Advanced Micro Devices
announced the release of the AMD Phenom II X6 processor and AMD 890FX chipset,
intended for high-powered processes such as 3D visualization, on April 27. The
company also announced availability for the AMD Phenom II X6 1090T Black
Edition processor, which it claims as its fastest and most tunable
desktop-processor offering.
“With AMD Phenom II X6 processors, discerning customers can
build an incredible, immersive entertainment system and content creation
powerhouse,” Bob Grim, director of Client Platform Marketing for AMD, wrote in
an April 27 statement. “AMD is answering the call for elite desktop PC
performance and features at an affordable price.”
AMD Phenom II X6 processors have the ability to switch
between Turbo mode, which leverages two or three cores for functions such as
running productivity software, and six real cores for what the company calls
“core-hungry content creation and immersive 3D applications”—because rendering
in three-dimensions is now apparently for more than just movies with
nine-foot-tall, spear-brandishing smurfs.
The AMD Phenom II X6 1090T
processor runs at 3.2GHz and offers a total of 3MB of L2 cache along with 6MB
of L3 cache.

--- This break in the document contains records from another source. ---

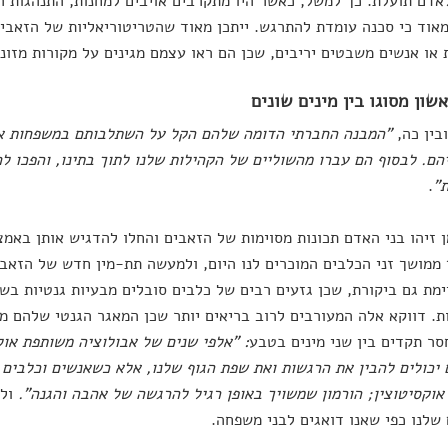
אדם תועלת. כך למשל, כאשר היו מתקרבים אויבים למחנות, התנהגות 
אוד כי סכנה עומדת להתרגש. ייתכן מאוד שהטריטוריאליות של הזאבים
 או אנשים משבטים יריבים, שכן הם ראו עצמם מגינים על מקורות מזונם
שון מסוגו בין מינים שונים
ובין כה,
"המבנה החברתי הדומה שלהם הקל על השתלבותם במשפחות אנו
הם. לבסוף הם עברו מהשוליים של הקהילות שלנו לתוך בתינו, והפכו ל
"
.
 זיהו בני האדם תכונות מסוימות של הזאבים והחלו להדגיש אותן באמצ
ממושך זני הכלבים המוכרים לנו היום, ולמעשה תת-מין חדש של הזאב
מת גם ביקורת, שכן גזעים רבים של כלבים סובלים מבעיות גנטיות בשל 
ת. דווקא אלה המעורבים לרוב בריאים יותר שכן המאגר הגנטי שלהם מגו
ר תקדים בין שני מינים בטבע
: "אלפי שנים של אבולוציה משותפת אולי
יכולים להבין את הרגשות ואת שפת הגוף שלנו, אלא כשאנשים וכלבים 
וקסיטוצין; הורמון שמשויך באופן רגיל להרגשה של אהבה והגנה".
ול
שלנו כפי שאנו דואגים לבני משפחה.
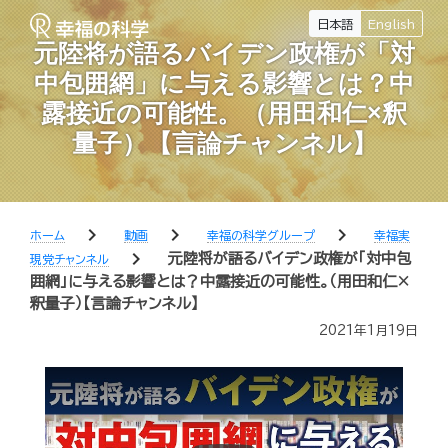
日本語
English
元陸将が語るバイデン政権が「対
中包囲網」に与える影響とは？中
露接近の可能性。（用田和仁×釈
量子）【言論チャンネル】
chevron_right
chevron_right
chevron_right
ホーム
動画
幸福の科学グループ
幸福実
chevron_right
元陸将が語るバイデン政権が「対中包
現党チャンネル
囲網」に与える影響とは？中露接近の可能性。（用田和仁×
釈量子）【言論チャンネル】
2021年1月19日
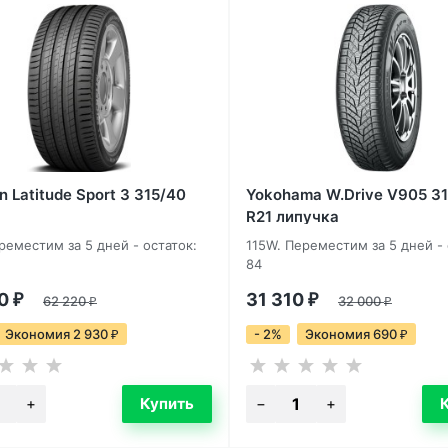
n Latitude Sport 3 315/40
Yokohama W.Drive V905 3
R21 липучка
ереместим за 5 дней - остаток:
115W. Переместим за 5 дней - 
84
90
31 310
₽
62 220
₽
32 000
₽
₽
Экономия 2 930
- 2%
Экономия 690
₽
₽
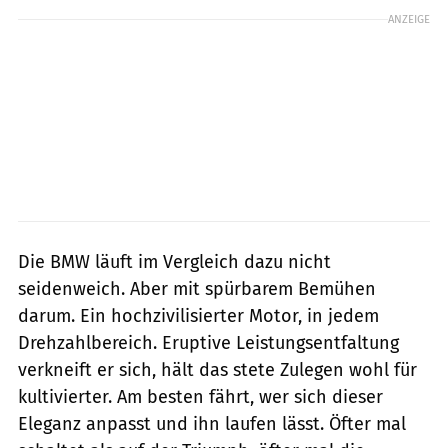
ANZEIGE
Die BMW läuft im Vergleich dazu nicht
seidenweich. Aber mit spürbarem Be­mühen
darum. Ein hochzivilisierter Motor, in jedem
Drehzahlbereich. Eruptive Leistungsentfaltung
verkneift er sich, hält das stete Zulegen wohl für
kultivierter. Am besten fährt, wer sich dieser
Eleganz anpasst und ihn laufen lässt. Öfter mal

The chip offers four processing cores and is built on AMD’s
45-nanometer manufacturing technology. The chip works within a 125-watt thermal
envelope.
The processors work with existing AM3 and AM2+ socket
motherboards, provided for proper BIOS support, and can be paired with AMD
OverDrive 3.2.1 to tune performance. Complementing the AMD Phenom II X6
processor is the AMD 890FX chipset, which “is ready for up to four ATI Radeo HD
graphics cards and award winning ATI EyeFinity multiple-display technology.”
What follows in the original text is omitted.